Yuna memonyongkan bibirnya.

“Kenapa mukamu gitu?”

“Aku merasa tersindir. Sejak aku nikah sama Yeriko. Kayaknya, aku lebih banyak membebani dia.”

“Emang Yeriko bilang gitu?”

Yuna menggelengkan kepala. “Nggak, sih. Aku aja yang ngerasa begitu.”

“Ya udah, sih. Cinta itu kan butuh banyak berkorban. Setiap hubungan, punya masalahnya sendiri-sendiri. Kamu bisa lebih mudah karena masalahmu datang dari luar. Beda sama aku dan Chandra. Masalah kami lebih rumit karena datang dari keluarga kami sendiri. Aku yang sampai sekarang nggak pernah tahu orang tuaku siapa.
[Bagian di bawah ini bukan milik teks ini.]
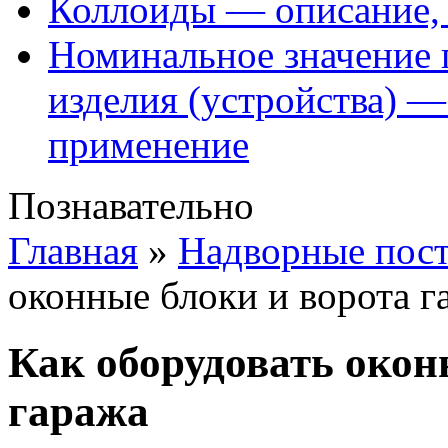
Коллоиды — описание, 
Номинальное значение 
изделия (устройства) —
применение
Познавательно
Главная
»
Надворные пос
оконные блоки и ворота г
Как оборудовать окон
гаража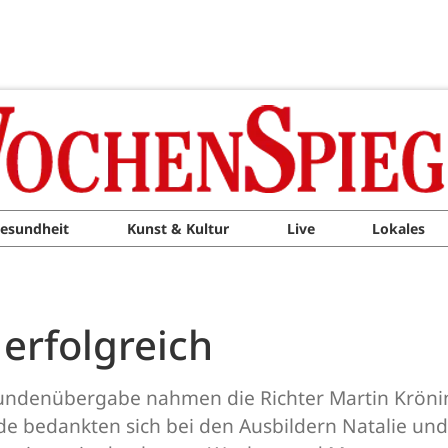
esundheit
Kunst & Kultur
Live
Lokales
M
 erfolgreich
kundenübergabe nahmen die Richter Martin Krönin
de bedankten sich bei den Ausbildern Natalie un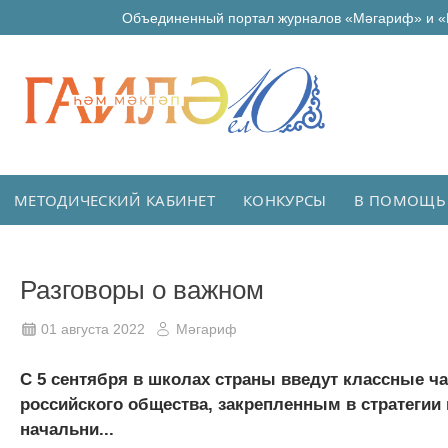
Объединенный портал журналов «Мәгариф» и «
МЕТОДИЧЕСКИЙ КАБИНЕТ
КОНКУРСЫ
В ПОМОЩЬ
Разговоры о важном
01 августа 2022
Мәгариф
С 5 сентября в школах страны введут классные ч
российского общества, закрепленным в стратегии
начальни...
Chandra yang sampai sekarang masih sering berantem sama papanya dan mama tirinya itu. Aku sendiri nggak yakin kalau kami bisa melewati semuanya. Aku takut, kedua orang tua Chandra nggak akan merestui hubungan kami karena aku bukan anak orang kaya.”

Yuna merengkuh tubuh Jheni. “Ya udah, kita fighting sama-sama. Tetap seperti dulu, apa pun masalah yang terjadi di depan ...”

“KITA HADAPI SAMA-SAMA!” seru Jheni dan Yuna bersamaan. Mereka tertawa bersama sambil berpelukan.

“Kalian ngobrolin apa sih? Kelihatannya seru banget?” tanya Icha yang baru saja keluar dari kamar mandi.

“Ngobrolin pasangan kita, dong!” sahut Jheni antusias.

“Eh, gimana sama Lutfi? Kira-kira, dia bakal ngelamar kamu atau nggak?”

Icha menggelengkan kepala. Ia berdiri di depan cermin sambil menyisir rambutnya.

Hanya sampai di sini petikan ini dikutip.